Among many others, 22.04.1 contains a fix for the latest speculative-executation flaw, Retbleed. This has led to speculation about a new law of computer speed changes.
Nathan Froyd asked Twitter:
What’s the reverse of Moore’s law, where CPUs get 15 percent slower every year due to speculative-attack mitigations?
If you are brave, very careful, and run an entirely standalone box, you can of course choose to turn them all off.
As we said when we looked at the 22.04 release, “Jammy” uses the latest LTS kernel, version 5.15. Many existing users of “Focal” may be surprised to find that they already have that, as it has already been distributed to users of the Ubuntu LTS Enablement Stack, or HWE as it’s known for short. The HWE stack includes a new kernel and associated drivers, and is a fully official, supported option.
This is one of the significant differences between Linux Mint and its upstream Ubuntu LTS release: Mint does not use the HWE stack, although it’s perfectly possible to manually install it from Ubuntu’s repositories.
We covered how to install the HWE stack some six months ago. At that time, the current kernel for Focal was 5.14, so going to 5.15 is a relatively minor change, but it includes a very useful feature if you dual-boot with Windows, or regularly connect Windows-formatted drives to your Ubuntu machine: native in-kernel read-write NTFS support.

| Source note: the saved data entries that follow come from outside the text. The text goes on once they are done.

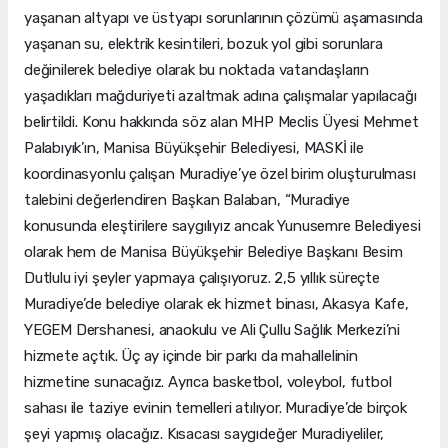
yaşanan altyapı ve üstyapı sorunlarının çözümü aşamasında
yaşanan su, elektrik kesintileri, bozuk yol gibi sorunlara
değinilerek belediye olarak bu noktada vatandaşların
yaşadıkları mağduriyeti azaltmak adına çalışmalar yapılacağı
belirtildi. Konu hakkında söz alan MHP Meclis Üyesi Mehmet
Palabıyık’ın, Manisa Büyükşehir Belediyesi, MASKİ ile
koordinasyonlu çalışan Muradiye’ye özel birim oluşturulması
talebini değerlendiren Başkan Balaban, “Muradiye
konusunda eleştirilere saygılıyız ancak Yunusemre Belediyesi
olarak hem de Manisa Büyükşehir Belediye Başkanı Besim
Dutlulu iyi şeyler yapmaya çalışıyoruz. 2,5 yıllık süreçte
Muradiye’de belediye olarak ek hizmet binası, Akasya Kafe,
YEGEM Dershanesi, anaokulu ve Ali Çullu Sağlık Merkezi’ni
hizmete açtık. Üç ay içinde bir parkı da mahallelinin
hizmetine sunacağız. Ayrıca basketbol, voleybol, futbol
sahası ile taziye evinin temelleri atılıyor. Muradiye’de birçok
şeyi yapmış olacağız. Kısacası saygıdeğer Muradiyeliler,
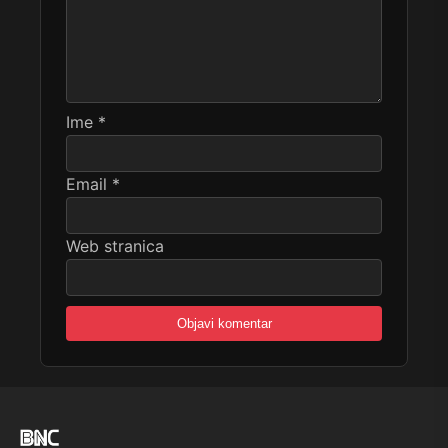
Ime
*
Email
*
Web stranica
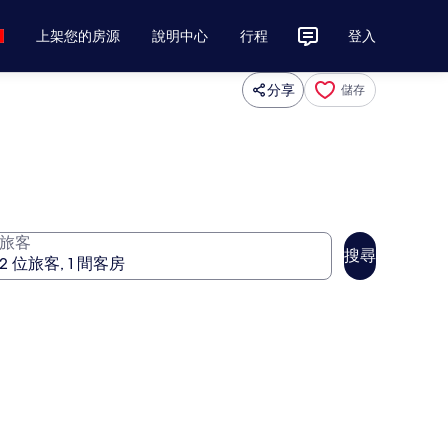
上架您的房源
說明中心
行程
登入
分享
儲存
旅客
搜尋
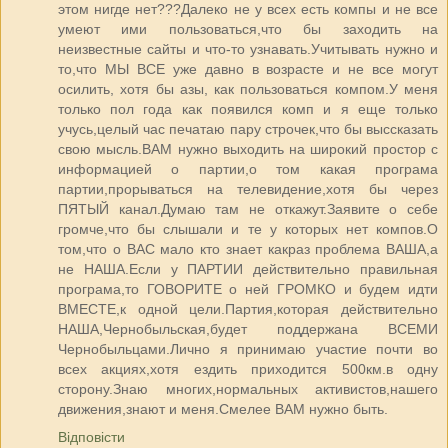
этом нигде нет???Далеко не у всех есть компы и не все
умеют ими пользоваться,что бы заходить на
неизвестные сайты и что-то узнавать.Учитывать нужно и
то,что МЫ ВСЕ уже давно в возрасте и не все могут
осилить, хотя бы азы, как пользоваться компом.У меня
только пол года как появился комп и я еще только
учусь,целый час печатаю пару строчек,что бы выссказать
свою мысль.ВАМ нужно выходить на широкий простор с
информацией о партии,о том какая програма
партии,прорываться на телевидение,хотя бы через
ПЯТЫЙ канал.Думаю там не откажут.Заявите о себе
громче,что бы слышали и те у которых нет компов.О
том,что о ВАС мало кто знает какраз проблема ВАША,а
не НАША.Если у ПАРТИИ действительно правильная
програма,то ГОВОРИТЕ о ней ГРОМКО и будем идти
ВМЕСТЕ,к одной цели.Партия,которая действительно
НАША,Чернобыльская,будет поддержана ВСЕМИ
Чернобыльцами.Лично я принимаю участие почти во
всех акциях,хотя ездить приходится 500км.в одну
сторону.Знаю многих,нормальных активистов,нашего
движения,знают и меня.Смелее ВАМ нужно быть.
Відповісти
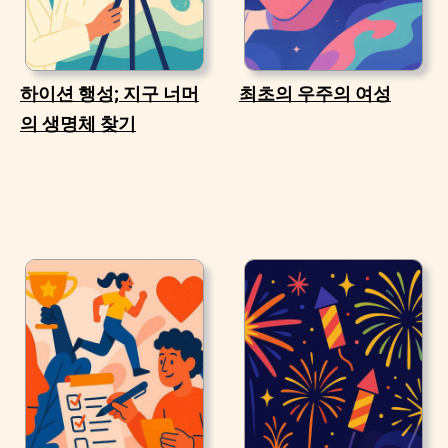
하이션 행성; 지구 너머
최초의 우주의 여성
의 생명체 찾기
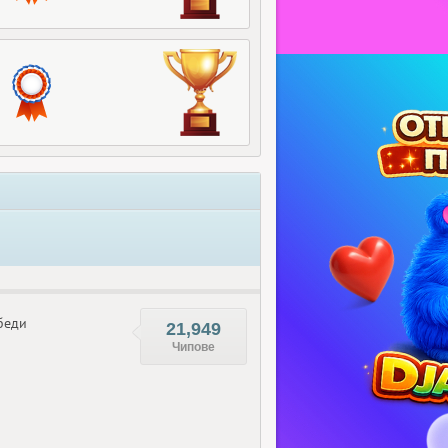
беди
21,949
Чипове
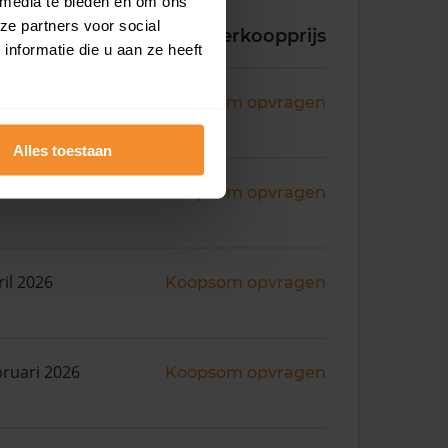
 media te bieden en om ons
ze partners voor social
koopdatum
Verkoopprijs
nformatie die u aan ze heeft
i 2026
Koopsom opvragen
Alles toestaan
ril 2026
Koopsom opvragen
ril 2026
Koopsom opvragen
bruari 2026
Koopsom opvragen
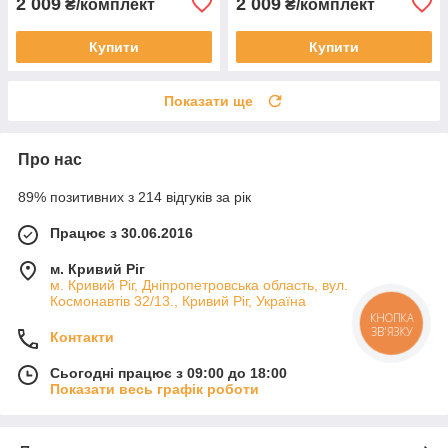
2 009
2 009
₴/комплект
₴/комплект
Купити
Купити
Показати ще
Про нас
89% позитивних з 214 відгуків за рік
Працює з 30.06.2016
м. Кривий Ріг
м. Кривий Ріг, Дніпропетровська область, вул.
Космонавтів 32/13., Кривий Ріг, Україна
КНОПКА
ЗВ'ЯЗКУ
Контакти
Сьогодні працює з 09:00 до 18:00
Показати весь графік роботи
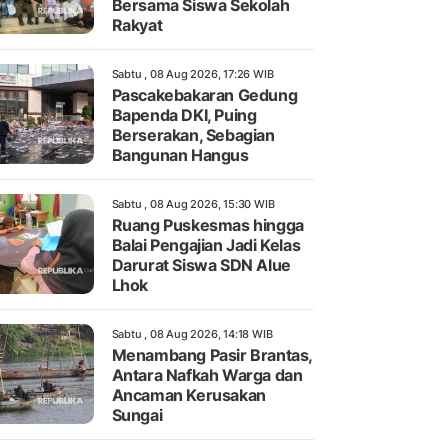
Bersama Siswa Sekolah
Rakyat
Sabtu , 08 Aug 2026, 17:26 WIB
Pascakebakaran Gedung
Bapenda DKI, Puing
Berserakan, Sebagian
Bangunan Hangus
Sabtu , 08 Aug 2026, 15:30 WIB
Ruang Puskesmas hingga
Balai Pengajian Jadi Kelas
Darurat Siswa SDN Alue
Lhok
Sabtu , 08 Aug 2026, 14:18 WIB
Menambang Pasir Brantas,
Antara Nafkah Warga dan
Ancaman Kerusakan
Sungai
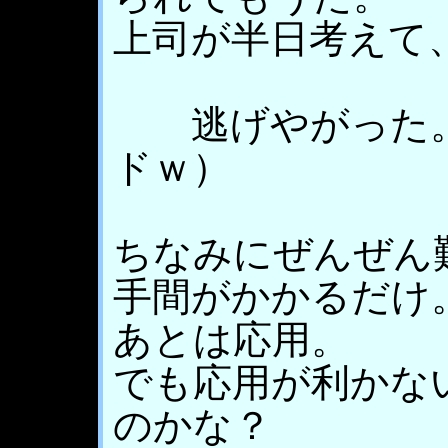
上司が半日考えて
逃げやがった。
ドｗ）
ちなみにぜんぜん
手間がかかるだけ
あとは応用。
でも応用が利かな
のかな？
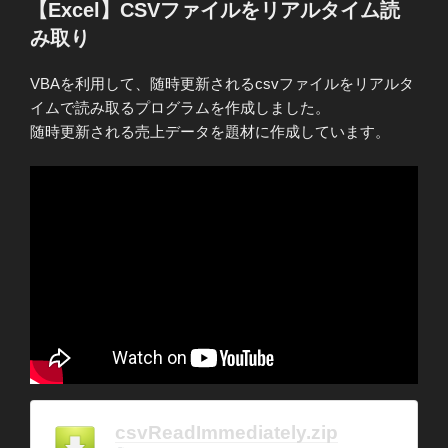
er
e
稿
【Excel】CSVファイルをリアルタイム読
日:
b
み取り
o
VBAを利用して、随時更新されるcsvファイルをリアルタ
o
イムで読み取るプログラムを作成しました。
k
随時更新される売上データを題材に作成しています。
csvReadImmediately.zip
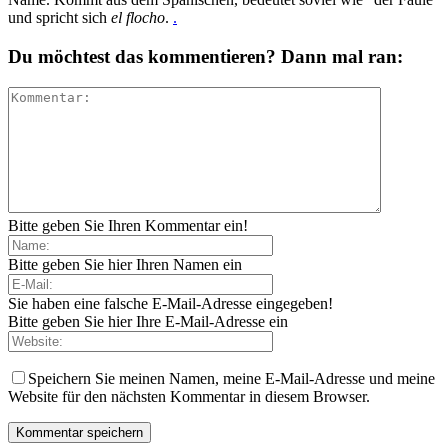
und spricht sich
el flocho
.
.
Du möchtest das kommentieren? Dann mal ran:
Bitte geben Sie Ihren Kommentar ein!
Bitte geben Sie hier Ihren Namen ein
Sie haben eine falsche E-Mail-Adresse eingegeben!
Bitte geben Sie hier Ihre E-Mail-Adresse ein
Speichern Sie meinen Namen, meine E-Mail-Adresse und meine
Website für den nächsten Kommentar in diesem Browser.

If you currently mount NTFS drives using the command mount -t ntfs, as described on the first page of the kernel documentation for NTFS support, then you’re still using the older NTFS drivers. To use the new, in-kernel, version 3 driver, change it to mount -t ntfs3. Of course, if you’re mounting NTFS drives at boot time, this includes changing the relevant lines in /etc/fstab.
You should see performance improvements, but The Reg FOSS desk has noticed some other changes, including richer permissions support – meaning that previously writable folders on Windows drives might not be any more. We recommend the new driver, which is working well for us, but you should test any NTFS mounts for changed behaviour, including permissions and ownership, before putting them into use. ®
Updated to add on 5 August:
* There was an official delay to the point release yesterday, with the Ubuntu release team stating:
“A bug found in the 22.04.1 candidates will delay its release until 11 August so that we can fix the bug and retest the update. This bug does not exist in the current 22.04 image, and current users or installers of 22.04 are unaffected.”